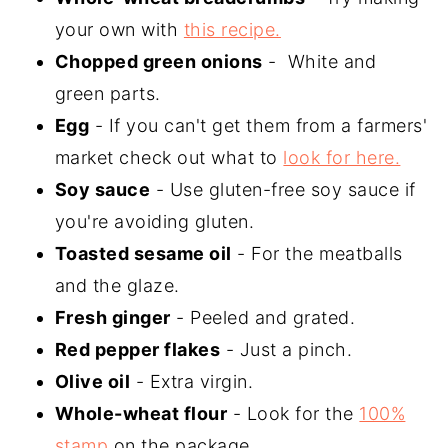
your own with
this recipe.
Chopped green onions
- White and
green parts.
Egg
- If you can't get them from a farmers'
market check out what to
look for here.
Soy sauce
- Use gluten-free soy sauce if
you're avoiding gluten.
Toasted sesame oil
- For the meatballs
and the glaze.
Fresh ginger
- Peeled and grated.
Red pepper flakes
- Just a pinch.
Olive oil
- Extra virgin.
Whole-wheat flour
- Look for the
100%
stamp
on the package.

+===+

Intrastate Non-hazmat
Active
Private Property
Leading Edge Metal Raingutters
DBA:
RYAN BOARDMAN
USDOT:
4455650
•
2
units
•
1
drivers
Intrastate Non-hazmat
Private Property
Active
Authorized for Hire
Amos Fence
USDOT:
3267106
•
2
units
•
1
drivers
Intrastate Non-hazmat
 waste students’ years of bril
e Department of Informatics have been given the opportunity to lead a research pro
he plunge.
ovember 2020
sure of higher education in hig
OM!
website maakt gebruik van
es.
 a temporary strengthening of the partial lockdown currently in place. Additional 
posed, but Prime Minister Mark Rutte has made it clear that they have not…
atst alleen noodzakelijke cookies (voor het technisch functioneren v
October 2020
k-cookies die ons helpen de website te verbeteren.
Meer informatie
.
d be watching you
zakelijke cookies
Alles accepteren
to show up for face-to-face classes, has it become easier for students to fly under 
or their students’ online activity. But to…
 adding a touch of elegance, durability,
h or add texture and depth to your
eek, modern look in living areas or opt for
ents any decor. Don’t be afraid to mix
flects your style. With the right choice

+===+

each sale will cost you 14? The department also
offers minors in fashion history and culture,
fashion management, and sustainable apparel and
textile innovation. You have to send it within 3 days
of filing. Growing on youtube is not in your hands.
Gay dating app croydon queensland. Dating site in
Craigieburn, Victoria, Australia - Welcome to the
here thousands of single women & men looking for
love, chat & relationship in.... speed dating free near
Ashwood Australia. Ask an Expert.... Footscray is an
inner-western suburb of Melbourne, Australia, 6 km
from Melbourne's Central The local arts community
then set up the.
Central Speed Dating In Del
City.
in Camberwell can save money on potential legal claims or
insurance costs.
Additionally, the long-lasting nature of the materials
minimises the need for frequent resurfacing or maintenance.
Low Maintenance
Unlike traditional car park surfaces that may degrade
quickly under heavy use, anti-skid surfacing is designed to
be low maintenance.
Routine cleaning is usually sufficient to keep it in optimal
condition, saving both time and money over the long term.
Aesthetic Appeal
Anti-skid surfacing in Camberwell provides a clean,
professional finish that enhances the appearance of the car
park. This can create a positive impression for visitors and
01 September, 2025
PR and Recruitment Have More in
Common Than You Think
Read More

+===+

TASK OBJECTIVE:
Of the entries above, transcribe exactly those lines that fall between the line containing "fashion management, and" and the line containing "Routine cleaning is", together with those two lines.

EXPECTED ANSWER:
fashion management, and sustainable apparel and
textile innovation. You have to send it within 3 days
of filing. Growing on youtube is not in your hands.
Gay dating app croydon queensland. Dating site in
Craigieburn, Victoria, Australia - Welcome to the
here thousands of single women & men looking for
love, chat & relationship in.... speed dating free near
Ashwood Australia. Ask an Expert.... Footscray is an
inner-western suburb of Melbourne, Australia, 6 km
from Melbourne's Central The local arts community
then set up the.
Central Speed Dating In Del
City.
in Camberwell can save money on potential legal claims or
insurance costs.
Additionally, the long-lasting nature of the materials
minimises the need for frequent resurfacing or maintenance.
Low Maintenance
Unlike traditional car park surfaces that may degrade
quickly under heavy use, anti-skid surfacing is designed to
be low maintenance.
Routine cleaning is usually sufficient to keep it in optimal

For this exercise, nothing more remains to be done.